Are we approaching the era of Marketing Mix Modelling Industrialisation?

Posted by Sirine Karray on Feb. 2, 2018

According to Forrester’s article “Vendor Landscape: Marketing Measurement And Optimisation Solutions”, today’s marketers live in a world dominated by more-powerful technology, growing data volume, and increasingly data-driven focus. In this complex multi-channel landscape, advertisers are pressurised to quantify the business impact of their investments and update their knowledge by taking a fresh look at current measurement approaches.

This is where Marketing Effectiveness Measurement Methods come in. Marketing Effectiveness is defined as the measure of how effective a given marketer's go to market strategy is towards meeting a specified set of goals.

Today’s advertisers generally turn to attribution and Marketing Mix Modelling methods (MMM) to help them understand and quantify the true impact of their marketing efforts be it online or offline.

The main difference between Marketing Mix Modelling and Attribution is that the former is an aggregated top down approach whereas the latter is a disaggregated bottom up approach.

MMM, when compared to Digital Attribution, is decades old but remains largely a service-driven exercise. In fact, one of the major hurdles of making MMM more accessible to advertisers is the lack of stand-alone affordable software products. This constitutes a major barrier to entry, restricting marketing effectiveness analytics to the consulting firms who developed their own approach and preventing the adoption of these methods by the advertisers themselves.

In the roundtable dinner debate event organised by MASS Analytics on the 18th of January 2018 that gathered marketing effectiveness experts in the UK, the perspective of MMM industrialisation was debated.

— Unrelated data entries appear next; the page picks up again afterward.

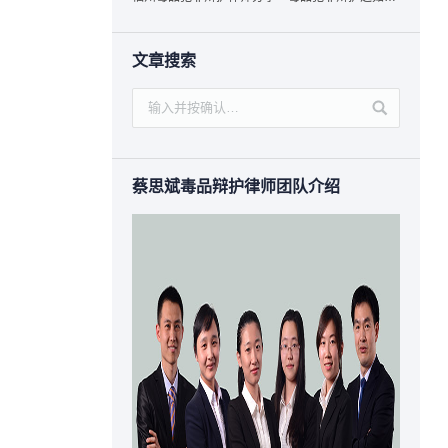
文章搜索
蔡思斌毒品辩护律师团队介绍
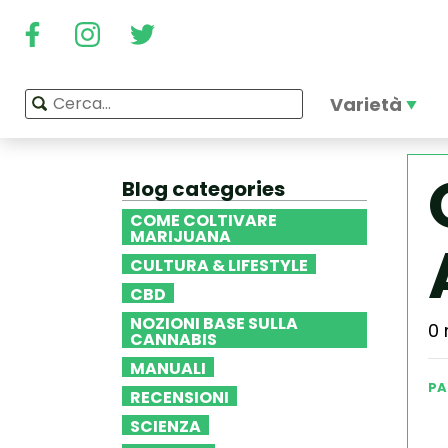
Varietà
Blog categories
COME COLTIVARE
MARIJUANA
CULTURA & LIFESTYLE
CBD
NOZIONI BASE SULLA
0 
CANNABIS
MANUALI
PA
RECENSIONI
SCIENZA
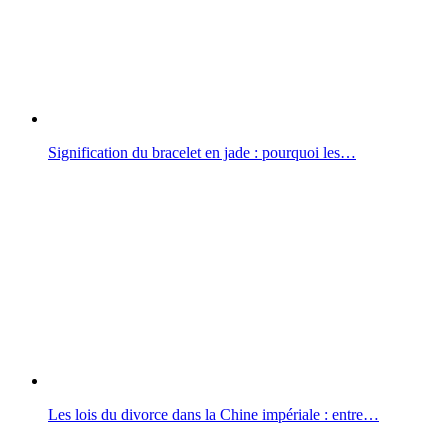
Signification du bracelet en jade : pourquoi les…
Les lois du divorce dans la Chine impériale : entre…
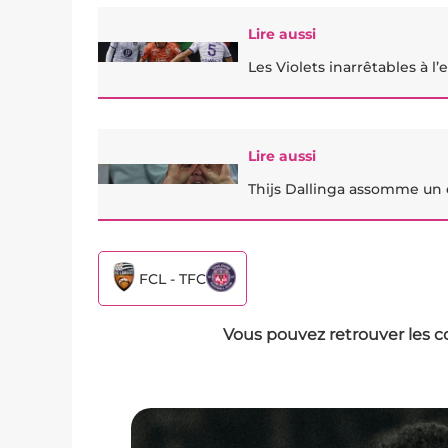
Lire aussi
Les Violets inarrêtables à l’e
Lire aussi
Thijs Dallinga assomme un e
FCL - TFC
Vous pouvez retrouver les c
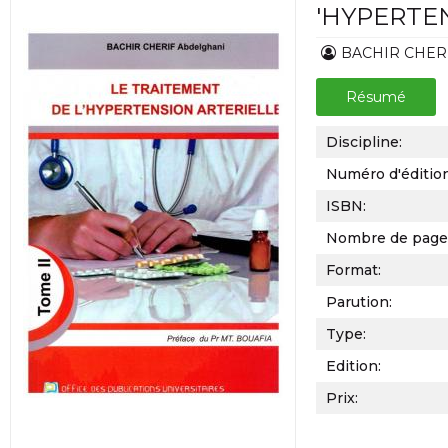
'HYPERTE
BACHIR CHERI
Résumé
Discipline:
Numéro d'éditio
ISBN:
Nombre de page
Format:
Parution:
Type:
Edition:
Prix:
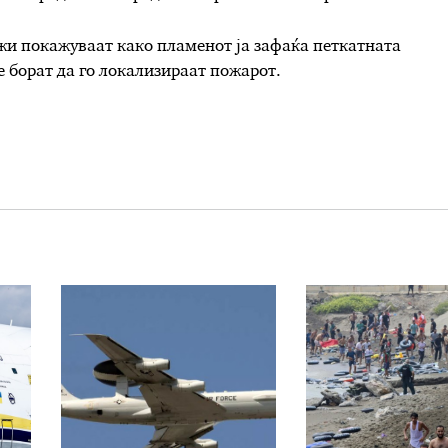
и покажуваат како пламенот ја зафаќа петкатната
е борат да го локализираат пожарот.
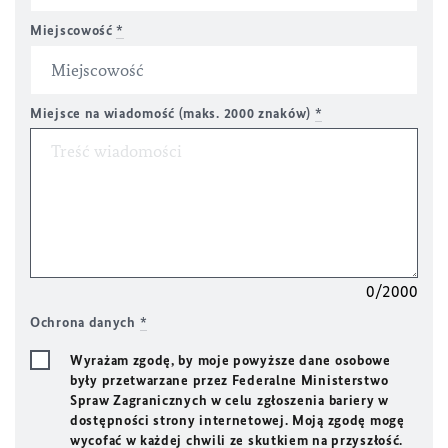
Miejscowość
*
Miejsce na wiadomość (maks. 2000 znaków)
*
0/2000
Ochrona danych
*
Wyrażam zgodę, by moje powyższe dane osobowe
były przetwarzane przez Federalne Ministerstwo
Spraw Zagranicznych w celu zgłoszenia bariery w
dostępności strony internetowej. Moją zgodę mogę
wycofać w każdej chwili ze skutkiem na przyszłość.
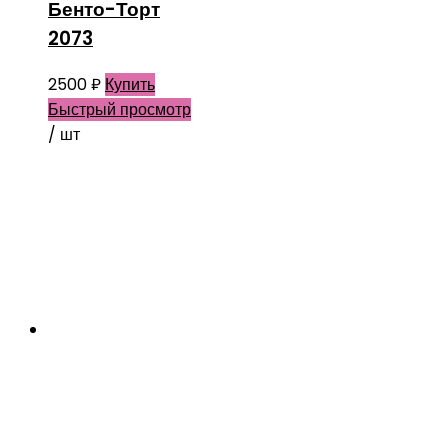
Бенто-Торт
2073
2500
₽
Купить
Быстрый просмотр
/ шт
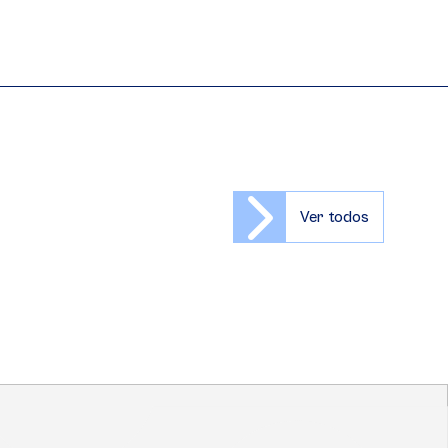
Ver todos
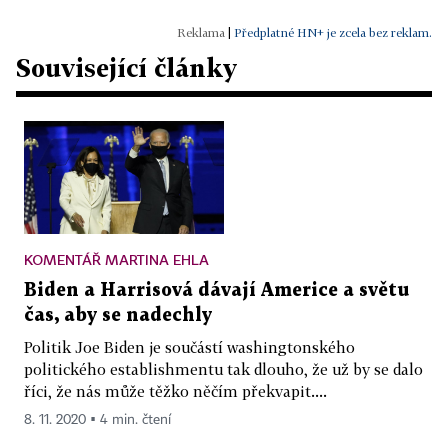
|
Předplatné HN+ je zcela bez reklam.
Související články
KOMENTÁŘ MARTINA EHLA
Biden a Harrisová dávají Americe a světu
čas, aby se nadechly
Politik Joe Biden je součástí washingtonského
politického establishmentu tak dlouho, že už by se dalo
říci, že nás může těžko něčím překvapit....
8. 11. 2020 ▪ 4 min. čtení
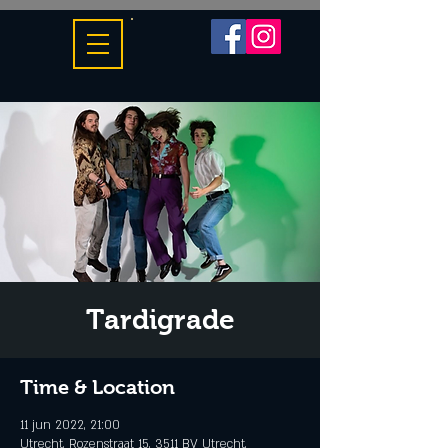
Tardigrade
Time & Location
11 jun 2022, 21:00
Utrecht, Rozenstraat 15, 3511 BV Utrecht,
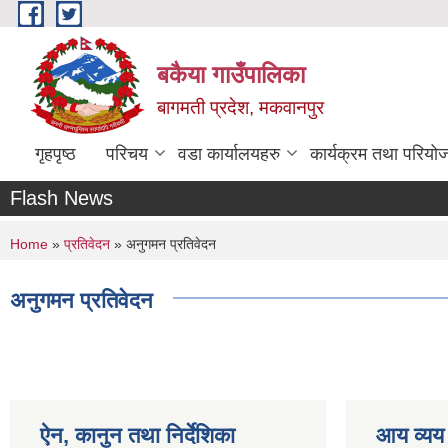
Skip to main content
बकैया गाउँपालिका
बागमती प्रदेश, मकवानपुर
गृहपृष्ठ
परिचय
वडा कार्यालयहरु
कार्यक्रम तथा परियो
Flash News
You are here
Home
»
प्रतिवेदन
» अनुगमन प्रतिवेदन
अनुगमन प्रतिवेदन
ऐन, कानुन तथा निर्देशिका
आय व्यय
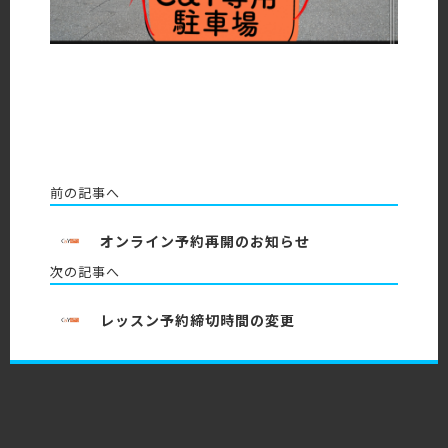
前の記事へ
オンライン予約再開のお知らせ
次の記事へ
レッスン予約締切時間の変更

It transpired that three steps are essential to reach MMM democratisation:

  • Adopt a proven process
  • Ensure efficiency through using the right technology
  • Embrace the right modelling methods

Adopt a Proven Process

Cross Industry Standard Process for Data Mining (CRISP-DM) CRISP-DM breaks the process of data mining into six major phases:


MMM is part of the Data Mining/ Machine Learning family and should adhere to the above process. Therefore, the first step towards MMM industrialisation is to make sure to deploy a solution that respects this sequence so the whole process flows naturally and delivers to the business.

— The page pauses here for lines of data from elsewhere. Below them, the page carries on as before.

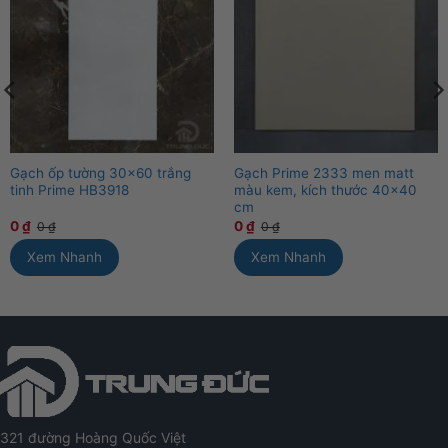
Gạch ốp tường 30×60 trắng
Gạch Prime 2333 men matt
tinh Prime HB3918
màu kem, kích thước 40×40
cm
0
₫
0
₫
0
₫
0
₫
Xem Nhanh
Xem Nhanh
321 đường Hoàng Quốc Việt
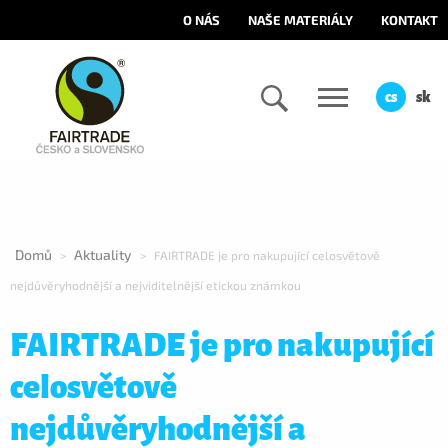
O NÁS
NAŠE MATERIÁLY
KONTAKT
cs
sk
Domů
Aktuality
>
>
FAIRTRADE je pro nakupující celosvětově
nejdůvěryhodnější a nejviditelnější etickou známkou
FAIRTRADE je pro nakupující
celosvětově
nejdůvěryhodnější a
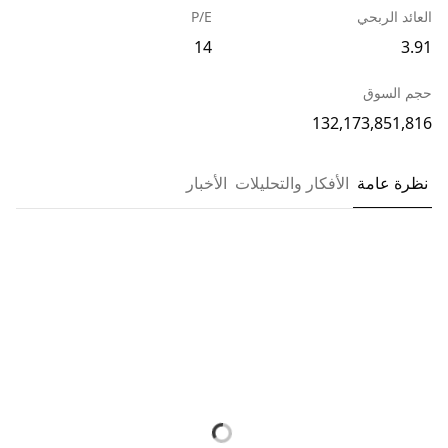
العائد الربحي
P/E
14
3.91
حجم السوق
132,173,851,816
نظرة عامة
الأفكار والتحليلات
الأخبار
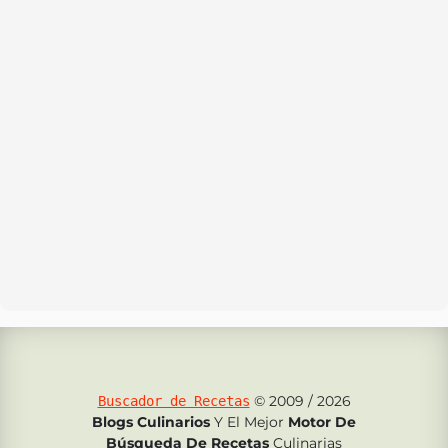
© 2009 / 2026
Buscador de Recetas
Blogs Culinarios
Y El Mejor
Motor De
Búsqueda De Recetas
Culinarias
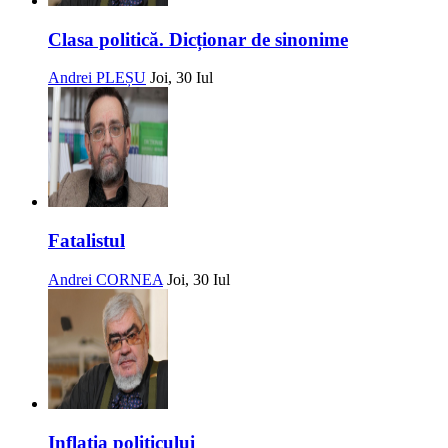
Clasa politică. Dicționar de sinonime
Andrei PLEȘU
Joi, 30 Iul
Fatalistul
Andrei CORNEA
Joi, 30 Iul
Inflația politicului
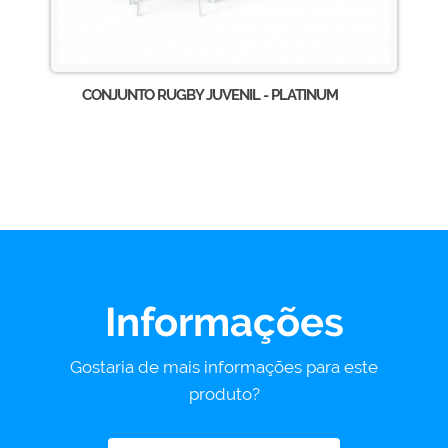
CONJUNTO RUGBY JUVENIL - PLATINUM
Informações
Gostaria de mais informações para este
produto?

Ensure efficiency through using the right technology

Adopting a proven process is a necessary move in the right direction but is not sufficient. It is crucial to use a technology that encompasses the CRISP-DM process. This will ensure that the right layer of efficiency is added to guarantee a much quicker turn around and make the whole process immune to human errors. Four features are essential in the technology used to ensure MMM industrialisation:

  1. An end-to-end delivery
  2. Speed of Execution
  3. Smart Automation
  4. Ease of Updates

Embrace the Right Modelling Methods

The third requirement for MMM industrialisation is to use modelling methods that are capable of representing the true consumer behaviour and adapt to the changing consumers ‘path to purchase in a multi-channel world. In that regard, we think three leaps are essential to make when it comes to adopting innovative modelling methods that better represent the complexity of today’s markets:

Additive Modelling

  • Log-Linear Modelling provides more realistic interpretations and representation of reality as it distinguishes between relative variables (like price, distribution…) and incremental variables (like media, competitors’ activities). Log-Linear also allows to get a read on elasticity and measure the synergy between the different variables. In addition, Log-Linear models address the relative impact on the target performance indicator (say sales) which is the main priority of decision makers as compared to absolute levels. These models can also deliver contributions’ decomposition like the additive model when the right approximation algorithms are used.

National Modelling

  • Geo level Modelling typically adds more granularity and variability to the data which makes the models gain in robustness. Besides the statistical robustness, geo-level modelling (usually using pooled regression) allows to measure regional or store level activities that cannot be captured by aggregated National Models. One could also use this methodology to pool customer segments to assess whether the consumer response to marketing activities differs by segment.

Indep. Models
  • The move from independent modelling to Interactive Modelling (or nested modelling) is a must do in a world dominated by multiple screens, multiple touch points and a complex media landscape. In addition to identifying the main drivers for the modelled KPIs, Interactive modelling allows to quantify the relationship between Paid, Owned and Earned Media, adjust the sales contribution and give more realistic interpretations since it measures the omitted variables impact. The benefits of using interactive modelling is also to integrate digital planning across Paid Owned and Earned Media & optimise media spend based on a comprehensive analysis of all touch Points.

In this article, we tried to summarise our thoughts on MMM industrialisation. We do think that MMM industrialisation is possible providing one could act on the three cogs described above: Process, Technology and Methodology. This will make MMM not only affordable but also accessible to all advertisers regardless of their size and enable them to internalise the Marketing Effectiveness Measurement Capability.